In 1916, Kawabe bought a lot on Fifth Avenue and started the Seward Steam Laundry. This was the start of Kawabe’s long and successful business career in Seward. In 1923, he traveled to Japan and married Toshiko Suzuki, who after years of poor health, died in 1930. A year later he married Tomo Kawano. The couple had no children of their own but they were generous to Seward’s younger generation. Kawabe, who had one of the few cars in town, delighted local children by driving them to picnics. Harry and Tomo’s generosity extended to help raise and educate numerous children, a legacy that continues to this day.

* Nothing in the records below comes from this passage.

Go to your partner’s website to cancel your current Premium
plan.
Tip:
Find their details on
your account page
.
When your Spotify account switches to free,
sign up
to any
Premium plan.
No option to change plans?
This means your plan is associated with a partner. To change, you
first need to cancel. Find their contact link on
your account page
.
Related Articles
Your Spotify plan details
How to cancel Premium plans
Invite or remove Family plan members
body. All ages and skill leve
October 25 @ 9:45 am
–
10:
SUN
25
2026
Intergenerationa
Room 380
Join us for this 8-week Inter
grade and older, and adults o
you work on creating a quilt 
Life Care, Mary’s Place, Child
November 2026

Throughout the 1930s Kawabe invested in a gold mining operation near Moose Pass and several Seward businesses, included the Bank of Seward, Kawabe’s Gift Store and Alaska Furs, the Seward Hardware Company, the Place Hotel and Bar, Moose Bar and Liquor Store, The Marathon Café and Seward Grill, and the O.K. and Miller Barbershop Company. His holdings prompted the local newspaper to declare Kawabe “one of the large property owners of the town.” He also invested in real estate, including the laundry buildings, the Northern Apartments, and Dreamland Hall. One of Kawabe’s properties is owned today by the National Park Service. In 1939, W.T. Yasutake sold two lots to Kawabe, who later built a housed used as a rental on the site.
On November 24, 1941, fire swept through downtown Seward, destroying much of the commercial district. Resident John Paulsteiner witnessed the disaster, and later explained that the local fire department made a significant effort to save Kawabe’s property. “When the big fire started in 1941,” wrote Paulsteiner, “Kawabe owned a small house below the Seward Hotel. When the fire jumped cross the alley to engulf the Seward Hotel, the firefighters put a cable around Kawabe’s house and dragged it down the street near the Railroad Depot at the time of the fire.”

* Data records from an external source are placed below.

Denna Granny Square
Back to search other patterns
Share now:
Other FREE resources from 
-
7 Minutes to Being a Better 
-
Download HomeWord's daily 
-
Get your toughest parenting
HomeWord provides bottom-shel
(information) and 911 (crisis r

A few weeks after the devastating 1941 fire, Japan attacked Pearl Harbor. Seward officials, like those in towns across the nation, were directed to relocate all residents of Japanese ancestry. Kawabe, the merchant whose business Sewardites had just tried so desperately to save, was ordered, along with his family, to be evacuated. Otis E. Hayes, who was ordered to “detain the laundry proprietor, Harry Kawabe,” recalled the experience:
I dreaded the task. Accompanied by men from the provost marshal’s office, I arrived at the laundry building in the early evening darkness. I found the proprietor whom as in the boiler room stoking the fire. He was alone. We stood in semi-darkness, the only light being the reflection from the firebox. I told him what had to be done. He sighed, hesitated, and then asked to go upstairs.
Tomo Kawabe, wide-eyed, met us at the top of the stairs. Her husband looked at her wordlessly and began collecting a few personal belongings. She turned and rushed to the kitchen. In an apparent state of shock, she hastily opened and heated cans of food and began to set the dining table. Catching my eye, she kept motioning to the table with her hands, “You must eat,” she seemed to be pleading.
I asked her to stop. Tight-throated, I could not have swallowed the food—any food—at that time. Nevertheless, she continued almost frantically to motion to the laden table. I had to turn by back to her.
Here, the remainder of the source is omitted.